For Valentine’s Day, Why Not Watch Something Less Schmaltzy?

Preston Sturges - The Filmmaker Collection (Sullivan's Travels/The Lady Eve/The Palm Beach Story/Hail the Conquering Hero/The Great McGinty/Christmas in July/The Great Moment)This Valentine’s Day, you could watch your typical romantic comedy. Or maybe some snooze-fest of a drama. But why not turn back the clock a few decades and watch Hail the Conquering Hero, instead? It came out in 1944 and was directed by Preston Sturges, the same genius who brought you Sullivan’s Travels and The Lady Eve. And yes, it’s not your typical romantic comedy, but that’s in its favor, right?
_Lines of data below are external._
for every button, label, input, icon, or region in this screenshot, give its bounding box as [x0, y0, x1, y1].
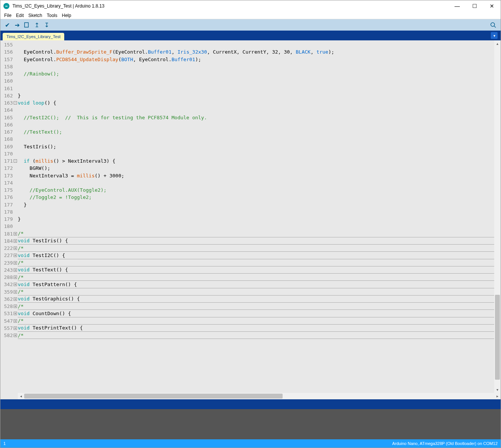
menu-sketch[interactable]: Sketch	[26, 12, 45, 19]
line-gutter: 155156157158159160161162163-164165166167…	[0, 40, 18, 393]
menu-bar: File Edit Sketch Tools Help	[0, 12, 501, 19]
vertical-scrollbar[interactable]: ▴ ▾	[494, 40, 501, 393]
console-output[interactable]	[0, 409, 501, 439]
line-number: 167	[0, 128, 18, 135]
line-number: 157	[0, 56, 18, 63]
line-number: 342+	[0, 281, 18, 288]
scroll-up-icon[interactable]: ▴	[494, 40, 501, 47]
vertical-scroll-thumb[interactable]	[495, 295, 500, 380]
fold-toggle-icon[interactable]: +	[14, 276, 17, 279]
line-number: 288+	[0, 274, 18, 281]
line-number: 528+	[0, 303, 18, 310]
serial-monitor-button[interactable]	[489, 20, 498, 29]
horizontal-scroll-thumb[interactable]	[24, 394, 283, 399]
line-number: 557+	[0, 325, 18, 332]
line-number: 184+	[0, 237, 18, 245]
line-number: 159	[0, 70, 18, 77]
verify-button[interactable]: ✔	[3, 20, 12, 29]
fold-toggle-icon[interactable]: +	[14, 254, 17, 257]
line-number: 362+	[0, 296, 18, 303]
fold-toggle-icon[interactable]: -	[14, 101, 17, 105]
menu-edit[interactable]: Edit	[14, 12, 26, 19]
line-number: 177	[0, 201, 18, 208]
line-number: 172	[0, 165, 18, 172]
code-area[interactable]: EyeControl.Buffer_DrawSprite_F(EyeContro…	[18, 40, 494, 393]
line-number: 547+	[0, 317, 18, 325]
status-bar: 1 Arduino Nano, ATmega328P (Old Bootload…	[0, 439, 501, 448]
svg-line-2	[494, 26, 496, 28]
line-number: 227+	[0, 252, 18, 259]
scroll-right-icon[interactable]: ▸	[494, 393, 501, 399]
fold-toggle-icon[interactable]: +	[14, 239, 17, 243]
line-number: 161	[0, 85, 18, 92]
line-number: 164	[0, 106, 18, 114]
status-line-number: 1	[3, 441, 392, 446]
menu-tools[interactable]: Tools	[45, 12, 60, 19]
line-number: 531+	[0, 310, 18, 317]
line-number: 582+	[0, 332, 18, 339]
fold-toggle-icon[interactable]: +	[14, 268, 17, 272]
line-number: 173	[0, 172, 18, 179]
line-number: 174	[0, 179, 18, 186]
minimize-button[interactable]: ―	[448, 0, 466, 12]
horizontal-scrollbar[interactable]: ◂ ▸	[18, 393, 501, 399]
fold-toggle-icon[interactable]: +	[14, 290, 17, 294]
svg-point-1	[491, 23, 495, 26]
line-number: 165	[0, 114, 18, 121]
menu-help[interactable]: Help	[60, 12, 74, 19]
fold-toggle-icon[interactable]: +	[14, 319, 17, 323]
line-number: 166	[0, 121, 18, 128]
scroll-left-icon[interactable]: ◂	[18, 393, 24, 399]
line-number: 180	[0, 223, 18, 230]
title-bar: Tims_I2C_Eyes_Library_Test | Arduino 1.8…	[0, 0, 501, 12]
new-button[interactable]	[22, 20, 31, 29]
window-title: Tims_I2C_Eyes_Library_Test | Arduino 1.8…	[12, 3, 448, 9]
fold-toggle-icon[interactable]: +	[14, 283, 17, 286]
line-number: 169	[0, 143, 18, 150]
line-number: 170	[0, 150, 18, 157]
upload-button[interactable]: ➔	[12, 20, 22, 29]
close-button[interactable]: ✕	[483, 0, 501, 12]
line-number: 243+	[0, 266, 18, 274]
line-number: 160	[0, 77, 18, 85]
line-number: 239+	[0, 259, 18, 266]
editor-tab[interactable]: Tims_I2C_Eyes_Library_Test	[3, 33, 64, 40]
menu-file[interactable]: File	[2, 12, 14, 19]
fold-toggle-icon[interactable]: +	[14, 232, 17, 236]
status-board-info: Arduino Nano, ATmega328P (Old Bootloader…	[392, 441, 498, 446]
line-number: 163-	[0, 99, 18, 106]
svg-rect-0	[25, 23, 28, 27]
line-number: 181+	[0, 230, 18, 237]
line-number: 168	[0, 135, 18, 143]
fold-toggle-icon[interactable]: +	[14, 246, 17, 250]
line-number: 171-	[0, 157, 18, 165]
fold-toggle-icon[interactable]: +	[14, 305, 17, 308]
toolbar: ✔ ➔ ↥ ↧	[0, 19, 501, 31]
tab-strip: Tims_I2C_Eyes_Library_Test ▾	[0, 31, 501, 40]
line-number: 158	[0, 63, 18, 70]
line-number: 222+	[0, 245, 18, 252]
fold-toggle-icon[interactable]: +	[14, 334, 17, 337]
save-button[interactable]: ↧	[42, 20, 51, 29]
code-editor[interactable]: 155156157158159160161162163-164165166167…	[0, 40, 501, 393]
fold-toggle-icon[interactable]: -	[14, 159, 17, 163]
line-number: 162	[0, 92, 18, 99]
line-number: 156	[0, 48, 18, 55]
message-bar	[0, 399, 501, 409]
scroll-down-icon[interactable]: ▾	[494, 386, 501, 393]
line-number: 178	[0, 208, 18, 216]
app-logo-icon	[3, 3, 9, 9]
maximize-button[interactable]: ☐	[466, 0, 483, 12]
fold-toggle-icon[interactable]: +	[14, 261, 17, 265]
tab-menu-button[interactable]: ▾	[491, 32, 498, 39]
open-button[interactable]: ↥	[32, 20, 41, 29]
fold-toggle-icon[interactable]: +	[14, 326, 17, 330]
line-number: 179	[0, 216, 18, 223]
line-number: 175	[0, 186, 18, 194]
line-number: 359+	[0, 288, 18, 296]
line-number: 176	[0, 194, 18, 201]
fold-toggle-icon[interactable]: +	[14, 297, 17, 301]
line-number: 155	[0, 41, 18, 48]
fold-toggle-icon[interactable]: +	[14, 312, 17, 315]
The story’s simple: Woodrow always wanted to be a hero like his father, a Marine who was killed in action. He enters the Marines . . . and gets discharged for hay fever. Too ashamed to go home, he sends letters home instead, telling his mom all about the action overseas that he’s not really involved in. He desperately wants to go home, but he can’t bring himself to–until a group of real Marines finds out about him and force his hand. They tell him to lie and start pulling strings for him, then accompany him home personally.

Hijinks ensue.

And of course his hometown sweetheart is engaged to another man, because Woodrow wrote her and told her he had fallen for someone else–another lie. And so of course who knows if he’ll get her back or not.

Really, the movie is just a delight. The only discomfort for me was wondering whether he would continually lie his way out of tight spots, or whether it would all turn out well in the end. I think you’ll enjoy it more knowing that you’ll like the ending. I don’t think you’ll be disappointed.

Also nice to see a movie where the Marines are presented so favorably. After A Few Good Men, Born on the Fourth of July and Full Metal Jacket, anything positive is a nice change.

Anyway, I’m at the library this evening, and Denisa worked this morning. Not much of a Valentine’s Day for me–not that I’m a big fan to begin with. If you like it, more power to ya.